If the Liberal Party has learned nothing else in recent months — and you can pretty much write your own punchline at this point — they are at least showing a newly acquired appreciation of the importance of tamping down expectations ahead of a tough byelection.

It was a very different story before Super Saturday in late July, when expectations reigned of a looming humiliation for Bill Shorten, and every tweak of Anthony Albanese’s eyebrow was interpreted as positioning for its aftermath.

For a government in an improving but still dangerous position in the polls, the opportunity to stir the pot proved impossible to resist.
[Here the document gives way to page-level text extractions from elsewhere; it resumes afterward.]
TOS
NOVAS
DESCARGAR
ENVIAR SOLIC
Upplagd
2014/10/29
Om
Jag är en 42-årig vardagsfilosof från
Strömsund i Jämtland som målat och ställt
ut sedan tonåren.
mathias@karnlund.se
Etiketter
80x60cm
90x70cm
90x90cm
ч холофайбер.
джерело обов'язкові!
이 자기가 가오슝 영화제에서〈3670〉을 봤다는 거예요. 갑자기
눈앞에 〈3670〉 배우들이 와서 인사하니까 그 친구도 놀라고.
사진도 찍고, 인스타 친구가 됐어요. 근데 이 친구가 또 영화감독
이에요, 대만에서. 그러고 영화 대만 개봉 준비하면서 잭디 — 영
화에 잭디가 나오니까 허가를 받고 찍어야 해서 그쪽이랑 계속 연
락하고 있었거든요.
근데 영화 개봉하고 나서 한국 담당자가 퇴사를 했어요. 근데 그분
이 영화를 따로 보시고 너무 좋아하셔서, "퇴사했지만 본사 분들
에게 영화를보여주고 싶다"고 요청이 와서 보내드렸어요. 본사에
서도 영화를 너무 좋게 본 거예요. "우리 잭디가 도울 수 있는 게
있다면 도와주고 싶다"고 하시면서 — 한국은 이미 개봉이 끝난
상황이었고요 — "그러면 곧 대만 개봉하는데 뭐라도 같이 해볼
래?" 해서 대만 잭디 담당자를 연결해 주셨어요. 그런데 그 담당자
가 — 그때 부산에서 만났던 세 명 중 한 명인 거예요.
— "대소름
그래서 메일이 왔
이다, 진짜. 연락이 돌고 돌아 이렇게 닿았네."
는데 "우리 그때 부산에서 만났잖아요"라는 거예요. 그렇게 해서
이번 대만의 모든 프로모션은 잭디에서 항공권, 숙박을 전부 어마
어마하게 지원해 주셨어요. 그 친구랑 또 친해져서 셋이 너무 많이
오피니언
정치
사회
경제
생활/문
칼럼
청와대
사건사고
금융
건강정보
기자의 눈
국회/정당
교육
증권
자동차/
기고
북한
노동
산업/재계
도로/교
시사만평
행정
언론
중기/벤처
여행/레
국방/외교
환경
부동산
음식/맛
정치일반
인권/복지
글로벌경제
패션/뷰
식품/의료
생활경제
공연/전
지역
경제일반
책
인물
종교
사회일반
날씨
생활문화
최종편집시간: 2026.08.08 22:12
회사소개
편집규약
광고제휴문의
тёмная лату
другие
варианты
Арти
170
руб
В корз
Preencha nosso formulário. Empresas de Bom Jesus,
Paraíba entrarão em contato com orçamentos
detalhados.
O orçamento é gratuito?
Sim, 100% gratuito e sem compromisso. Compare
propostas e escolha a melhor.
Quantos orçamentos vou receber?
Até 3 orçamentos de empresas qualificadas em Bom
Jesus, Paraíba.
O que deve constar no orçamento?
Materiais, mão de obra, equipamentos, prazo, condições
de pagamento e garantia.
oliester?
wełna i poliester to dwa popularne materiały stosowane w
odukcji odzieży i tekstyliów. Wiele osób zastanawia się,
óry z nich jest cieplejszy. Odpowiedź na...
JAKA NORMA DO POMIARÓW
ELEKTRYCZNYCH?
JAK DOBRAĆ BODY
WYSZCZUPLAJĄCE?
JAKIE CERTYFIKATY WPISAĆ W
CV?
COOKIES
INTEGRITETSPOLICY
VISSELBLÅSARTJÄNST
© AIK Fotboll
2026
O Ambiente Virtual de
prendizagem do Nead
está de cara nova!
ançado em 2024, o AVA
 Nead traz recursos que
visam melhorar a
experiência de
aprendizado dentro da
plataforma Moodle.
Far from walking back suggestions they stood poised to achieve the historic feat of poaching one or more seats from the opposition, the Liberals circulated polling in the last week of the campaign showing they had their nose in front in the northern Tasmanian seat of Braddon, while a cocky Peter Dutton put it to a radio interviewer that a Liberal-National Party win in Longman, neighbour to his own outer Brisbane electorate of Dickson, was essentially a done deal.

So when it became apparent on election night that things weren’t panning out that way, an honourably narrow defeat for the Liberals in Braddon was ignored, and a surprisingly poor showing in Longman was all anyone could talk about, within the party or without.

Thus began the series of events that would bring down Malcolm Turnbull six weeks later, which in turn set the stage for tomorrow’s sequel in Wentworth.

This time the Liberals are setting the bar for themselves as low as it can go, in part by providing “leaked” internal polling to The Australian on Wednesday that credits independent Kerryn Phelps with a 55-45 lead.

Not everyone was convinced – one prominent sceptic being Crikey politics editor Bernard Keane, who accused the Liberals of seeking to “scare voters back into the fold with spurious ‘internal polling’ stories handed to friendly outlets”.

It can hardly be doubted that such was the intention, but whether the means to pursue it were truly “spurious” remains to be established.

With due allowance for the poor performance of seat polling in recent times, a series of ReachTEL polls during the campaign gives cause to suspect otherwise.

Since the pollster’s biases should be consistent from one poll to the next, the movements between its four published results are likely to be meaningful, even if the overall results are askew – and they tell an entirely convincing story.

 

Wentworth byelection

 

After looking competitive early on, Phelps muffed the start of her campaign with an ill-advised decision to direct preferences to Labor, followed by a voter backlash and an unedifying reversal of her position that gave voters on both sides cause to doubt her judgement.

The resulting slump in her support appeared to leave Sharma in the sweet spot, with Labor candidate Tim Murray looking more likely to finish second – and with Murray sure to receive a much weaker flow of preferences than Phelps, even the soft primary vote attributed to him by ReachTEL would have been enough to get him over the line.

However, all that went out the window over the past fortnight, as the government has staggered through a series of self-inflicted disasters that could hardly have been better tailored to offend Wentworth’s socially liberal sensibilities.

In the meantime, Phelps’ early missteps faded from memory, and the Labor campaign took the foot off the accelerator out of recognition that Phelps stands a better chance both of winning the seat and keeping it out of Liberal hands at elections to come.

The ensuing swing back to Phelps recorded by ReachTEL is in line with successive reports of Liberal polling, from Wednesday and a week earlier, suggesting a hitherto tight race had blown out in Phelps’ favour.

Throw in the unmistakable desperation behind the thought bubble about moving the Australian embassy in Israel to Jerusalem, serving no other purpose than to court favour with a Jewish community that accounts for 12.5% of Wentworth’s population, and it seems eminently plausible that the Liberals are genuine in their fears that they will wake up on Sunday morning in minority government.